Stressing that the board and management do not expect to complete a review of a possible split until the end of the year, Aberle told Reuters that Qualcomm agrees with Jana that its stock is undervalued. Shares have fallen 25 percent over the past 12 months, whereas the S&P 500 is down 2.25 percent.
Aberle said that investors calling for a split are taking a "sum of the parts" analysis and believe that Qualcomm's two divisions - its highly profitable licensing arm and its chips unit - would be valued more highly as independent companies.
"You have to step back and say why is that and would a separation actually solve whatever the underlying issues are that are creating the current valuation?," he said. "You have to be careful that it's not too simplistic an analysis."
The company's current structure, Aberle said, also allows Qualcomm to leverage relationships with Chinese customers, since the chipmaker is well-positioned to help them expand to other countries.
At the same time, Aberle acknowledged that having both a chips and licensing division has at times created conflicts with customers, "but we manage it pretty well."
Dealing with Jana
Jana in April unleashed a public campaign to reform Qualcomm, calling its chip business "essentially worthless" at current valuations and pressing the company to spin it off or pursue strategic mergers or acquisitions.

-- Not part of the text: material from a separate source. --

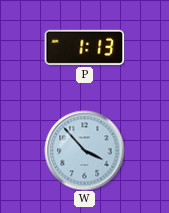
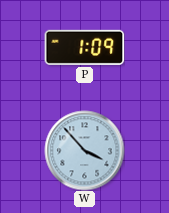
P: 1:13 -> 1:09
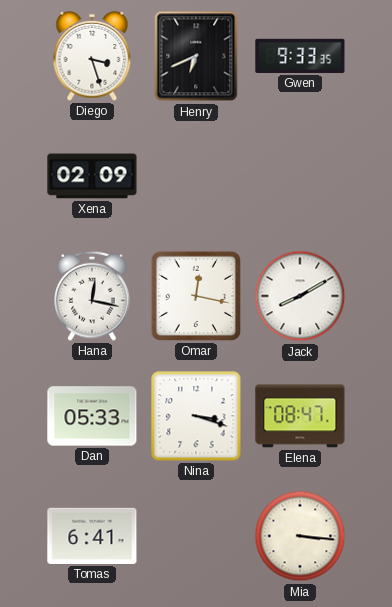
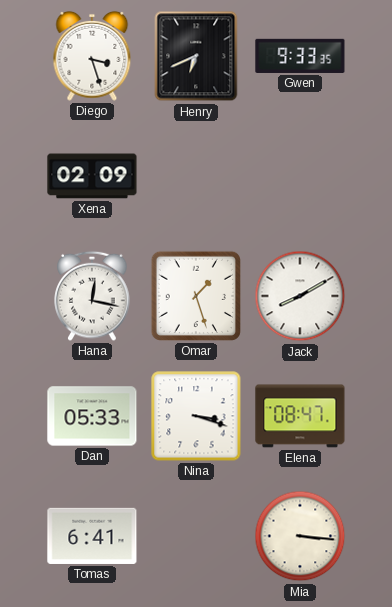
Omar: 12:17 -> 1:27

Aberle said that when Qualcomm was approached by Jana, the hedge fund which owned $2 billion in stock did not pressure it to pursue a breakup but rather wanted them to review a split as one option to unlock value.
It is also working on adding a third independent board member, whom Aberle declined to name. Qualcomm has already added two new board members in cooperation with Jana.
"A lot of the things (Jana) put on the table were very consistent with things we'd already been talking to our shareholders about and already been planning for a long time," Aberle said.
Qualcomm said in July it would reduce costs by about $1.4 billion (roughly Rs. 9,273 crores), cut about 4,500 full-time staff, or 15 percent of its workforce, and boost capital returns to shareholders.